TASK GOAL: Please return exactly the lines from the top of the data through the line that contains "resonating with those", and skip all pictures.

____ EXCERPTED DATA

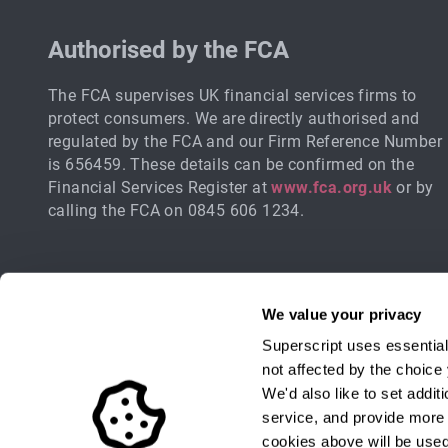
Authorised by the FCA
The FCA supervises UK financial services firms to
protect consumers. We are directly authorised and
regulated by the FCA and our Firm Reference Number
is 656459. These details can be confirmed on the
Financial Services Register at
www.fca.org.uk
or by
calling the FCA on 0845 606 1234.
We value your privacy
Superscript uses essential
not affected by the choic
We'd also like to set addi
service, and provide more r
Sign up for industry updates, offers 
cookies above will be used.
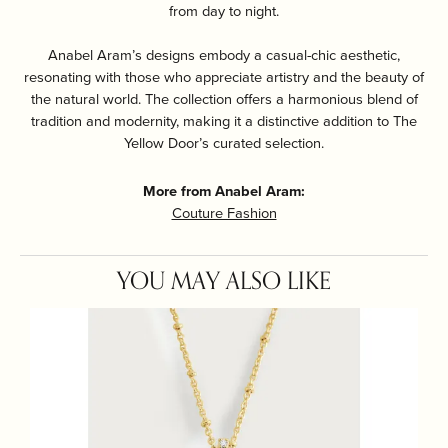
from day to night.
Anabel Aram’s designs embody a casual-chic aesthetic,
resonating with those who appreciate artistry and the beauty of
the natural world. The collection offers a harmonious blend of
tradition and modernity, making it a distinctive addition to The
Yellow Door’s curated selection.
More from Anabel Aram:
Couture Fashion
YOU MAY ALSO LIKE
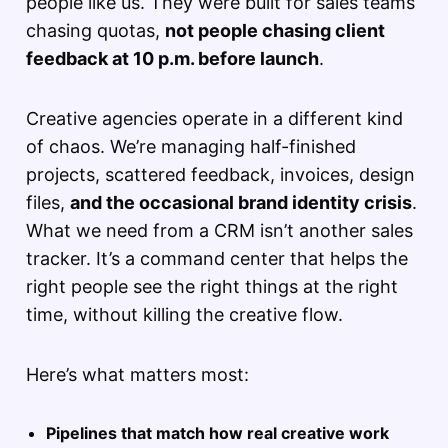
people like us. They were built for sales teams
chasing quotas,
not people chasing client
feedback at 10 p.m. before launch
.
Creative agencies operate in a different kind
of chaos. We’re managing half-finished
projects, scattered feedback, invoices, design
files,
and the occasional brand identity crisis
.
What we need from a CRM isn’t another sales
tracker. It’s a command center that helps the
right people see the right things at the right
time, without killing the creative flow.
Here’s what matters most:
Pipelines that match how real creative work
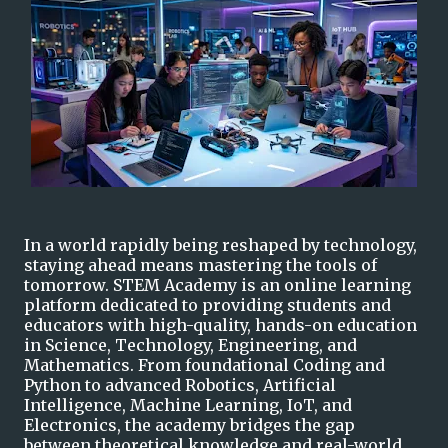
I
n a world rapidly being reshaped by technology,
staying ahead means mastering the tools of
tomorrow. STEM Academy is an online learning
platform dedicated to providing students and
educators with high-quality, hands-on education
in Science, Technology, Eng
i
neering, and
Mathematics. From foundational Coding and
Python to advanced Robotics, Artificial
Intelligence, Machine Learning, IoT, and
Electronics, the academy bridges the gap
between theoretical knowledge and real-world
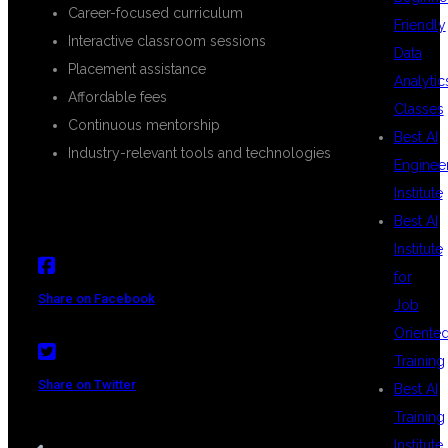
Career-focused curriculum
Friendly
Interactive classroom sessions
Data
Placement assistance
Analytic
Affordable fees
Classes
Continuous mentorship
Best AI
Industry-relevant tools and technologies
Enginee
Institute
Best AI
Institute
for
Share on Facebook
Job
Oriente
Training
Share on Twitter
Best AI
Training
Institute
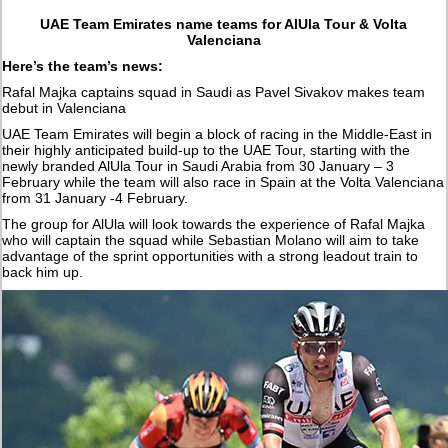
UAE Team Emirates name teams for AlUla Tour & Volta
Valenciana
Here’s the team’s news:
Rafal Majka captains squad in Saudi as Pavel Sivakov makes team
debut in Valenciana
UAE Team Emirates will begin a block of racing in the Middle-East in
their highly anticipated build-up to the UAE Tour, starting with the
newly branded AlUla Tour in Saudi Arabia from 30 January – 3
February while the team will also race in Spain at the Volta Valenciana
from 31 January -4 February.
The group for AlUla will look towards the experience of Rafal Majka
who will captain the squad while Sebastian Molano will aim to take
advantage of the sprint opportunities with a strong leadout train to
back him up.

________

REPLY:
Authorised by the FCA
The FCA supervises UK financial services firms to
protect consumers. We are directly authorised and
regulated by the FCA and our Firm Reference Number
is 656459. These details can be confirmed on the
Financial Services Register at
www.fca.org.uk
or by
calling the FCA on 0845 606 1234.
We value your privacy
Superscript uses essential
not affected by the choic
We'd also like to set addi
service, and provide more r
Sign up for industry updates, offers 
cookies above will be used.
from day to night.
Anabel Aram’s designs embody a casual-chic aesthetic,
resonating with those who appreciate artistry and the beauty of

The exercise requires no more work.